英語表記:Agent Toolkit for AWS

AWSの公式履歴では、2026年4月30日に一般提供を開始。2026年6月にはAWS CLIから設定する方法が追加されました。2026年8月30日時点で、KiroClaude CodeCursorCodexなどMCP(AIと外部機能をつなぐ共通規格)対応のエージェントから利用できます。

どんな部品で動くのか?

構成は四つです。AWS MCP Serverは、AIがAWSの資料を検索し、許可されたAPIを呼ぶ窓口。Agent skillsは、サービス選定や障害対応などの手順書です。Pluginsはサーバー設定とスキルをまとめて導入し、Rules filesはプロジェクトごとの方針や禁止事項を伝えます。
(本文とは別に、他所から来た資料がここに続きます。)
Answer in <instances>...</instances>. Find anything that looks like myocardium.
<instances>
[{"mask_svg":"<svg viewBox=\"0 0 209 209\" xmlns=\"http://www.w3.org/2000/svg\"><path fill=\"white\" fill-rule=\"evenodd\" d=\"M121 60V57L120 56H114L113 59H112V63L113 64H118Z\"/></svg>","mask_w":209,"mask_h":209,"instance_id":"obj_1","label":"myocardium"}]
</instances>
AIモデル学習した古い知識だけで判断せず、現在のAWSドキュメントを検索できるのが実務上の利点です。複数段階の処理では、用意された手順に沿ってサービスを選び、必要に応じてAPIを実行します。答えを教える知識と、実際に変更する権限が別々に管理される点を押さえましょう。

経営側には何が変わるのか?

担当者が管理画面を行き来する代わりに、「検証環境へ同じ構成を作る」「障害の原因候補を調べる」と目的を伝え、AIに調査や操作を支援させられます。ツールキット自体に追加料金はありませんが、AIが作成・利用するAWSリソースには通常料金が発生。操作時間の短縮だけでなく、誤変更、監査対応、不要リソースの費用まで含めて評価する必要があります。

安全に試すには何を決めるのか?

最初は読み取り専用のIAM権限で、ドキュメント検索と状態確認から始めます。次に検証用アカウントで、作成できるサービス、リージョン、金額上限、削除禁止を設定。本番変更は人の承認を必須にし、CloudTrailの操作記録とCloudWatchの監視結果を確認します。
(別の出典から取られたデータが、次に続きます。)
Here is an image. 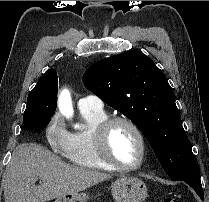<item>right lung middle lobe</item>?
Returning a JSON list of instances; mask_svg holds the SVG:
<instances>
[{
    "mask_svg": "<svg viewBox=\"0 0 209 202\" xmlns=\"http://www.w3.org/2000/svg\"><path fill=\"white\" fill-rule=\"evenodd\" d=\"M56 88L52 84L36 85L29 93L26 110L23 115L26 130L40 131L51 120L56 110Z\"/></svg>",
    "mask_w": 209,
    "mask_h": 202,
    "instance_id": "1",
    "label": "right lung middle lobe"
}]
</instances>
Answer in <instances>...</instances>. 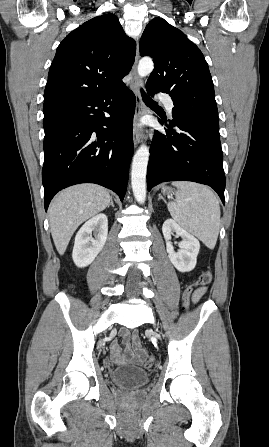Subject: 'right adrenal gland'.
Returning <instances> with one entry per match:
<instances>
[{
  "instance_id": "obj_1",
  "label": "right adrenal gland",
  "mask_w": 269,
  "mask_h": 447,
  "mask_svg": "<svg viewBox=\"0 0 269 447\" xmlns=\"http://www.w3.org/2000/svg\"><path fill=\"white\" fill-rule=\"evenodd\" d=\"M109 206H112V208H114V204H113V200H112V198H110V204H109ZM109 206H108V208H109Z\"/></svg>"
}]
</instances>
AIに広い管理者権限を渡してから、Rules filesの文章だけで制限しようとしてはいけません。強制力を持つIAMポリシーを最小権限にし、指示ファイルはその上に重ねる運用ルールという位置づけです。

TopicAI経由の操作だけをIAMで見分けられる

AWS MCP Serverは、APIリクエストへ「aws:ViaAWSMCPService」と「aws:CalledViaAWSMCP」という二つの条件キーを自動で付けます。これにより、同じ担当者の権限でも、AI経由だけ読み取り専用にするなど、呼び出し経路に応じたIAMポリシーを設計可能です。

Agent Toolkit for AWSに関するよくある質問

AWSアカウントがなくてもAgent Toolkit for AWSを使えますか?
公式案内では、スキルとドキュメント検索は認証なしでも利用できます。AWS APIを実行する機能にはAWSアカウントとIAM認証が必要です。
Agent Toolkit for AWSを入れれば管理者権限を渡しても安全ですか?
安全とはいえません。IAMは必要最小限にし、本番の変更や削除には人の承認を置き、CloudTrailで実行履歴を確認してください。